Wałęsa: Zachód nie pomoże Białorusi

Wałęsa: Zachód nie pomoże Białorusi

Dodano:   /  Zmieniono: 
Udzielając wywiadu dla brytyjskiego radia BBC4 były prezydent Lech Wałęsa oświadczył, że Zachód nie pomoże białoruskiemu społeczeństwu, tak jak nie pomógł Polakom w latach 80.
W wyemitowanym w niedzielę wywiadzie Wałęsa wyraził poparcie dla  ewentualnej demokratycznej rewolucji na Białorusi, podobnej do  tych, które miały miejsce na Ukrainie i w Gruzji.

Radio BBC4 nadało w programie "World This Weekend" materiał o  Polsce w 25 lat po powstaniu "Solidarności".

Pytany o lekcje, które płyną z "Solidarności" dla innych krajów, takich jak Białoruś czy Uzbekistan, Wałęsa odparł: "Pytanie proste, odpowiedź nieprosta. Komunizm trwał zbyt długo i zbyt wiele zmienił. To inna filozofa polityczna i ekonomiczna. Odwrócenie tego wszystkiego jest bardzo kosztowne".

Dodał, że Białoruś jest w 80 proc. zależna od Rosji - od  rosyjskiej ropy, gazu i energii. Rosjanie mogą zakręcić kurki, kiedy tylko zechcą - powiedział były prezydent. "Czy Zachód im  (Białorusinom) pomoże? Nie, nie pomoże. Czy Zachód pomógł Polsce? Nie, tylko czerpał z nas korzyści" - ocenił Wałęsa.

Opowiedział się za tym, by tak szybko jak to możliwe zbliżyć Ukrainę i Białoruś do Unii Europejskiej. Zarówno Ukraina i  Białoruś nie powinny powtórzyć błędu Polski, która nie miała gotowego planu na lata po odzyskaniu wolności i zapłaciła za to  wysoką cenę - ocenił były prezydent.

Pytany, czy nienawidzi byłych przywódców komunistycznych Polski Wałęsa odparł, że nie lubił systemu, a z ludźmi, którzy kiedyś posadzili go za kratami obecnie się przyjaźni - niedawno spotkał się z Wojciechem Jaruzelskim, a prezydenta Aleksandra Kwaśniewskiego zaprosił na swe imieniny.
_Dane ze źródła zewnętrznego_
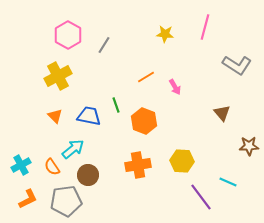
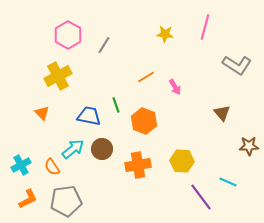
orange triangle: moved 13 px left, 3 px up
brown circle: moved 14 px right, 26 px up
W tym samym programie doradca ds. bezpieczeństwa narodowego za  prezydentury Jimmy'ego Cartera prof. Zbigniew Brzeziński ocenił, że Polska nadzwyczaj dobrze poradziła sobie z transformacją ustrojową i bardzo trudnymi zmianami, jakie teraz przechodzi Ukraina.

W Polsce "rozczarowuje skala korupcji, poziom dyskursu politycznego, który często wydaje się krótkowzroczny i agresywny" -  powiedział Brzeziński. Ocenił, że politycznie polskie społeczeństwo wciąż dojrzewa.